§ Task goal: Leave the images aside and repeat the whole listing exactly.

§ Data records:
- - - - - - -

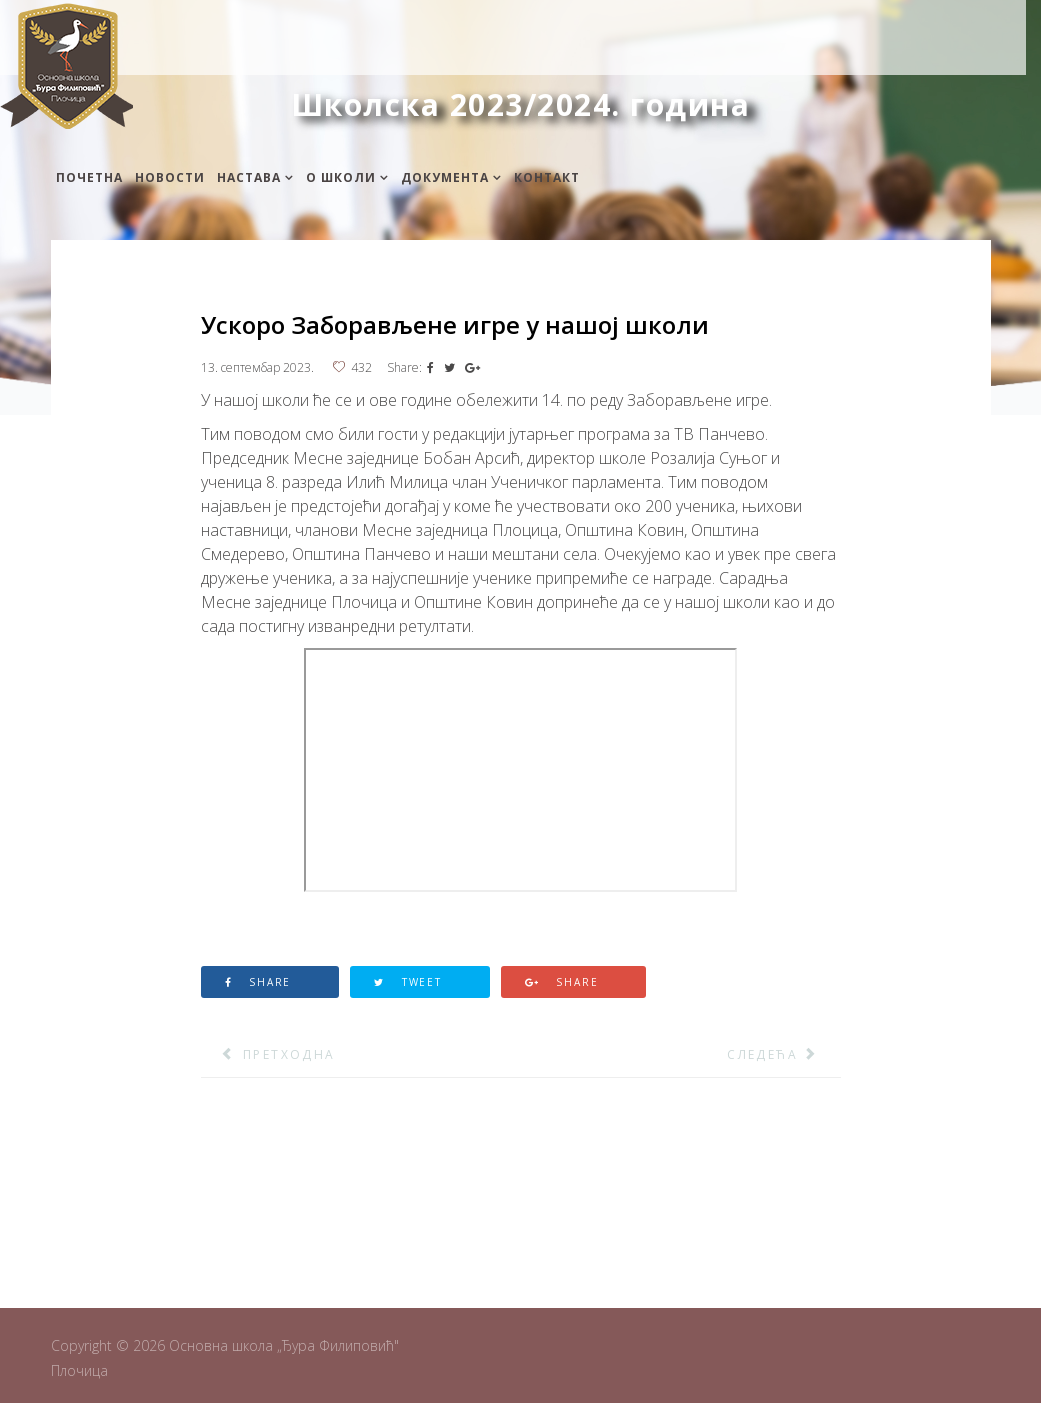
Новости (170, 177)
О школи (341, 177)
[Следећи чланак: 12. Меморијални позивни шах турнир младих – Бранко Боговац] (783, 1055)
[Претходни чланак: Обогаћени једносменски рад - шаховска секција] (268, 1055)
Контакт (547, 177)
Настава (249, 177)
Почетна (89, 177)
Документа (445, 177)
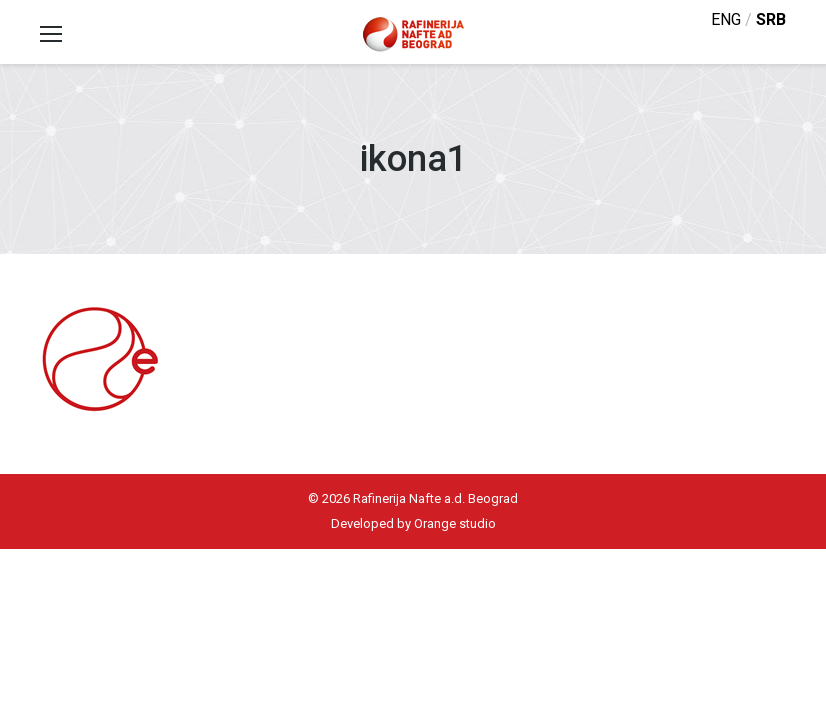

- - - - - - -

§ Exercise output:
Новости (170, 177)
О школи (341, 177)
[Следећи чланак: 12. Меморијални позивни шах турнир младих – Бранко Боговац] (783, 1055)
[Претходни чланак: Обогаћени једносменски рад - шаховска секција] (268, 1055)
Контакт (547, 177)
Настава (249, 177)
Почетна (89, 177)
Документа (445, 177)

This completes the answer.